North Yorkshire Moors Railway - Stations

Stations

  • Pickering railway station is the current terminus of the railway and serves the busy market town of Pickering. The station has been restored to its 1937 condition with help from the Heritage Lottery Fund. Original fixtures and fittings have been installed in the Booking Office and Parcels Office, as well as in the Tea Room. A park-and-ride service is provided to keep traffic out of the town during busy periods. The station is home to the railway's carriage workshops, and there is also a turntable. Originally the station had an overall roof designed by the architect G.T. Andrews. This roof was removed by British Railways in 1952 due to corrosion. A replacement roof was fitted to the station between January - April 2011, as part of the NYMR's Train of Thought project. Other work includes a Learning Centre and a Visitor Centre behind the down platform. Originally, the line continued south of Pickering to join the Malton to Scarborough line at Rillington Junction but this track has since been lifted.
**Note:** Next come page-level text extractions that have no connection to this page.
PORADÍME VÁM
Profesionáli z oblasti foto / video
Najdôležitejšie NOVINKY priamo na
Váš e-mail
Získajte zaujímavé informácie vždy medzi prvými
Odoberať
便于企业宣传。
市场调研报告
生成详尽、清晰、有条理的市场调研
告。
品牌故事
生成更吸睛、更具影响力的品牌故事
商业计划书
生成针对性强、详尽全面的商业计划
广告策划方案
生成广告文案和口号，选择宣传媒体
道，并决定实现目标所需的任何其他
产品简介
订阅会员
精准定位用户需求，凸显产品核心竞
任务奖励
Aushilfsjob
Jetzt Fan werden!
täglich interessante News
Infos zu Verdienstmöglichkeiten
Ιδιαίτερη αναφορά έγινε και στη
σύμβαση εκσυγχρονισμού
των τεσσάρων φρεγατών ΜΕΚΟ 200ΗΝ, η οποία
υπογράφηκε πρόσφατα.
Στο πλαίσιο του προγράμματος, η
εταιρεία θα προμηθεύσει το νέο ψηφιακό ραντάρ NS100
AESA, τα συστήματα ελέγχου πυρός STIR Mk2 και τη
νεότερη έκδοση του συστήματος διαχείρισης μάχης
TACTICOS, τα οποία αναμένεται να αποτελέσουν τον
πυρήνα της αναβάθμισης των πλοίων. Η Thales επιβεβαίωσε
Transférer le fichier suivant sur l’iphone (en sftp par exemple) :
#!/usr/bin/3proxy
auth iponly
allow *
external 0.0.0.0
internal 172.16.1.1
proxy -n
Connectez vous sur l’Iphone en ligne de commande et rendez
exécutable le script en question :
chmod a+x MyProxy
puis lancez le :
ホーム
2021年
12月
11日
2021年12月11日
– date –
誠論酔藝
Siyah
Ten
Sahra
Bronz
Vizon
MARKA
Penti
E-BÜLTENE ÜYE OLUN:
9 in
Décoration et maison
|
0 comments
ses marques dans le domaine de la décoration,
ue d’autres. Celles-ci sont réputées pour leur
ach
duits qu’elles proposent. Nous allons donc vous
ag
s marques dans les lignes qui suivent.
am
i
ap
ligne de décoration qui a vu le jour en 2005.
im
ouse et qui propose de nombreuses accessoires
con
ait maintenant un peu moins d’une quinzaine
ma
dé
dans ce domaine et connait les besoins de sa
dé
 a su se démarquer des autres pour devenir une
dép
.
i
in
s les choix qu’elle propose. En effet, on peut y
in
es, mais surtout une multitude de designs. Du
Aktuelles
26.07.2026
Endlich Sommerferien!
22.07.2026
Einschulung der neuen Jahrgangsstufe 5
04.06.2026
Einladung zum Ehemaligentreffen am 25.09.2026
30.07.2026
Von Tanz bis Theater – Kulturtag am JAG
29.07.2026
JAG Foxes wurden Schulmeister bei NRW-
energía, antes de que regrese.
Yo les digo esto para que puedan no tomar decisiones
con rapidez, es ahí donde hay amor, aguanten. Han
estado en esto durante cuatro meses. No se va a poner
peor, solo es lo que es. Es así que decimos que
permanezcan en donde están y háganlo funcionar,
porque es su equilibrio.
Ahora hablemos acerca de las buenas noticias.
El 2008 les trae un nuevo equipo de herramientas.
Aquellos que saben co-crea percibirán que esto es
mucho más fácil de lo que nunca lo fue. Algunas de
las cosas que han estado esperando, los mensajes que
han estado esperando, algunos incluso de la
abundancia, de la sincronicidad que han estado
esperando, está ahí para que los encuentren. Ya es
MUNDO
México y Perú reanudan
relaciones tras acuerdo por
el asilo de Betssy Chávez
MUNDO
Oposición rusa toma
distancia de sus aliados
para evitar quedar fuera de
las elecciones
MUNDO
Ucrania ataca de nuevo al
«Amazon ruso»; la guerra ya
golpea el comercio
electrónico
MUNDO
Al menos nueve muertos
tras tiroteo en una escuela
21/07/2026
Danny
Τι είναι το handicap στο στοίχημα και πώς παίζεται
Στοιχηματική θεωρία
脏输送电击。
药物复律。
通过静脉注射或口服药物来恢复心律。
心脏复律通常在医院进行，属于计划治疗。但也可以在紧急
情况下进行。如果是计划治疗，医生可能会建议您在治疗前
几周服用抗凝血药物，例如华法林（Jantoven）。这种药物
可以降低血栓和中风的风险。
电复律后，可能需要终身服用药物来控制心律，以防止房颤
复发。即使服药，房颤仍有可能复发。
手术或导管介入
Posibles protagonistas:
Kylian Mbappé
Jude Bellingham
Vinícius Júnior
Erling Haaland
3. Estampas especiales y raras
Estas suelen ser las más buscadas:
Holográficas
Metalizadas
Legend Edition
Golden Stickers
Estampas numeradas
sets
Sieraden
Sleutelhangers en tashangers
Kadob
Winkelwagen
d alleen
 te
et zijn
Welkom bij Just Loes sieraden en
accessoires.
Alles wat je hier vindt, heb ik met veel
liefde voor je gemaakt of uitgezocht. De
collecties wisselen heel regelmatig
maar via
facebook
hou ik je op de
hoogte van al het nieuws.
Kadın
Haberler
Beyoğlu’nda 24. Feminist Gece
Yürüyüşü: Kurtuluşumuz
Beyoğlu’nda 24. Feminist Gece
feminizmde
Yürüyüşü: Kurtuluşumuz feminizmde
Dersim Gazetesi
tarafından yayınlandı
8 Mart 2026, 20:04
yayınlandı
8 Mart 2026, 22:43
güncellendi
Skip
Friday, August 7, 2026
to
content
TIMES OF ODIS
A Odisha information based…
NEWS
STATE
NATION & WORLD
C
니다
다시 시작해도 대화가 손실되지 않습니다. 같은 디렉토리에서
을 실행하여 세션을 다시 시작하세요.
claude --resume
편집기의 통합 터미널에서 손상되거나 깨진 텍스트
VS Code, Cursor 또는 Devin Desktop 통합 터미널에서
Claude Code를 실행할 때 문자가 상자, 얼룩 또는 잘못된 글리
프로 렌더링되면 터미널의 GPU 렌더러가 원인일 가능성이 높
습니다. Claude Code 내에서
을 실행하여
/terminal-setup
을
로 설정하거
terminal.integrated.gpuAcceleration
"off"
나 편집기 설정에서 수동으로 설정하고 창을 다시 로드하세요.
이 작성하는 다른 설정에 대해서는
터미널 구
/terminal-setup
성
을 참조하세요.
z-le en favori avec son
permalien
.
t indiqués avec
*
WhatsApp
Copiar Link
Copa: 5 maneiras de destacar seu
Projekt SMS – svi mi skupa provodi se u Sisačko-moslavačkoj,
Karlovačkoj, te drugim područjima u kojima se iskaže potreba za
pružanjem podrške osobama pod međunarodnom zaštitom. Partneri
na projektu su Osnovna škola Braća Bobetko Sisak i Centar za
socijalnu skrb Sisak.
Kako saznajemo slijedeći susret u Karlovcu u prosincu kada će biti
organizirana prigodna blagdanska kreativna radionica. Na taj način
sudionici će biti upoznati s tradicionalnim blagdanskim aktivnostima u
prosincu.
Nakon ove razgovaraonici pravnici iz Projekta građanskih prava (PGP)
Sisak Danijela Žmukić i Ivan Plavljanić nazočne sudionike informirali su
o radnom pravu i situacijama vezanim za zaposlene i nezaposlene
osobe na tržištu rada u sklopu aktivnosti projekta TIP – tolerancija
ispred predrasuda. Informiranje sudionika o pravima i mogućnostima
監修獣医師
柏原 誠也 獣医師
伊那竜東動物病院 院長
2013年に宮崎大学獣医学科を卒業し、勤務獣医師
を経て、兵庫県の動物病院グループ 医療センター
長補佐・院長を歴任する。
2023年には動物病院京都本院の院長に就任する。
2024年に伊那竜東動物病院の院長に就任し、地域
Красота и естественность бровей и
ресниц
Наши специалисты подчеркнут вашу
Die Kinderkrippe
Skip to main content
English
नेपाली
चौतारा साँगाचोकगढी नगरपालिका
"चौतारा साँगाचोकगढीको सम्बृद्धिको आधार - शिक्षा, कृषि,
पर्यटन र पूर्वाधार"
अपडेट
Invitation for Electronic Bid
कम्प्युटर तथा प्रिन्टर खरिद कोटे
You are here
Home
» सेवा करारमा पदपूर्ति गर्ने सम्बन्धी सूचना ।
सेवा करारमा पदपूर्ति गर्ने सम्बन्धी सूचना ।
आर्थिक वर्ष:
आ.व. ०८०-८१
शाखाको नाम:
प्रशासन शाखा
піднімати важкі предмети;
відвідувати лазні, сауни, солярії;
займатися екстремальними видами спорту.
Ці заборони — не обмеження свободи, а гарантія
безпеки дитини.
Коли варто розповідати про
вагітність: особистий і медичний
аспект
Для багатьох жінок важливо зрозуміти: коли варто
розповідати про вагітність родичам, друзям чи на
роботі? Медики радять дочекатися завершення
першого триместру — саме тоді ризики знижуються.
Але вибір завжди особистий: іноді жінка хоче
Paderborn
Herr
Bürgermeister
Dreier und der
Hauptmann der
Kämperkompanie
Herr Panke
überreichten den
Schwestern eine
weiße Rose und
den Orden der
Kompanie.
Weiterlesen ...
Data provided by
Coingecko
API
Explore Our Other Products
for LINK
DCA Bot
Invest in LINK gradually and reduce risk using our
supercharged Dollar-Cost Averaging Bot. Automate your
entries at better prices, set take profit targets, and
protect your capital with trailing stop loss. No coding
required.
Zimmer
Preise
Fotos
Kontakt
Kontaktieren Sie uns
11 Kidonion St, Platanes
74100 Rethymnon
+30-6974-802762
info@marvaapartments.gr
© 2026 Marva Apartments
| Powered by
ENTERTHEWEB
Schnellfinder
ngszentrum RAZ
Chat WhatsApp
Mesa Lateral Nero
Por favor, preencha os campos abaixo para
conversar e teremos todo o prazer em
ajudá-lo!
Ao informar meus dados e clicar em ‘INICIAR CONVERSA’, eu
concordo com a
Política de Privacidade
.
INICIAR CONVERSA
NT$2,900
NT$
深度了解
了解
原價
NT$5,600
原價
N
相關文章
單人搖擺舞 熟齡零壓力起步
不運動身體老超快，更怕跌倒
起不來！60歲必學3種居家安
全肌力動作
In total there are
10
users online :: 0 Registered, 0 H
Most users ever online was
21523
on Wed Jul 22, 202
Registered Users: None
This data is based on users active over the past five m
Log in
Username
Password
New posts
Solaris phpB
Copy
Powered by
  • Farwath railway station was a small railway halt located between both Pickering and Levisham, however the halt is currently closed and demolished.
  • Levisham railway station is a small countryside station set in the scenic Newton Dale valley. The location of the station is notable, as it is nearly two miles from the village which it serves, and whose name it takes. The area is ideal for walking and a wide variety of wildlife and flowers can be found within a short distance of the station. Levisham Station has been renovated and preserved to represent a small NER country station, circa 1912. The station has a traditional camping coach, which is let for holidays. Since 2007 the North Yorkshire Moors Railway’s Artist in Residence Christopher Ware can be seen at work in an open studio at the station which is open every day when trains are running, and often when they are not (see the website).
  • Newton Dale Halt is a remote walkers' request stop. There are excellent walks and beautiful scenery within easy reach.
  • Goathland railway station is another typical countryside station, almost unchanged since its construction in 1865. The station has been restored to represent an NER country station post First World War circa 1922. The station is popular with tourists due to its appearances in Yorkshire TV's Heartbeat and the first of the Harry Potter films (see below). The station has a newly refurbished Tea Room which is inside a Goods Warehouse. The station also has a traditional camping coach, which is let for holidays.
  • Grosmont railway station was the railway's permanent northern terminus until 2007, when trains began operating into Whitby on a regular basis. The locomotive sheds are situated here, just south of the tunnel through which trains run en-route for Goathland and beyond. The station itself has been restored to the British Railways style circa 1952. It has full facilities including a shop, café serving cooked meals, toilets including disabled, a ticket office and a waiting room. The shed area has facilities to provide water and coal for the engines, as well as stabling. The 'running shed' is usually open to public access at one end, where stationary engines can be viewed. These are usually either operational but not in service that day, or undergoing light repair work. Also open to the public is the 'deviation shed' which houses locomotives and stock owned by NELPG as well as a small display about the history of the organisation. A number of other sheds not available for public access are used for the maintenance and overhaul of the engines. At Grosmont, the line connects with the Network Rail operated Esk Valley Line, where passengers may change trains to travel to the coast at Whitby, or inland to Middlesbrough and the rest of the national network. Thus, platform one of the station is served by Northern Rail services, whilst platforms two, three and four are used by the NYMR.
  • Whitby railway station is, on many operating days, the railway's northern terminus. All but two of the various timetables see steam trains operating through from Pickering, including daily throughout July and August except on Sundays. When NYMR trains terminate at Grosmont rather than Whitby at off-peak times, connecting trains with Northern Rail are usually available at Grosmont, allowing passengers to begin their journey at Whitby and board a steam engine at Grosmont through to Goathland or Pickering. Limited facilities are available at Whitby station itself, and to run around its train all passengers must be detrained and the locomotive must propel (push) the coaching stock out of the station into a siding with a run round loop by the old engine shed, then run round before propelling the stock back into the station with the locomotive at the Grosmont end of the train, ready to depart.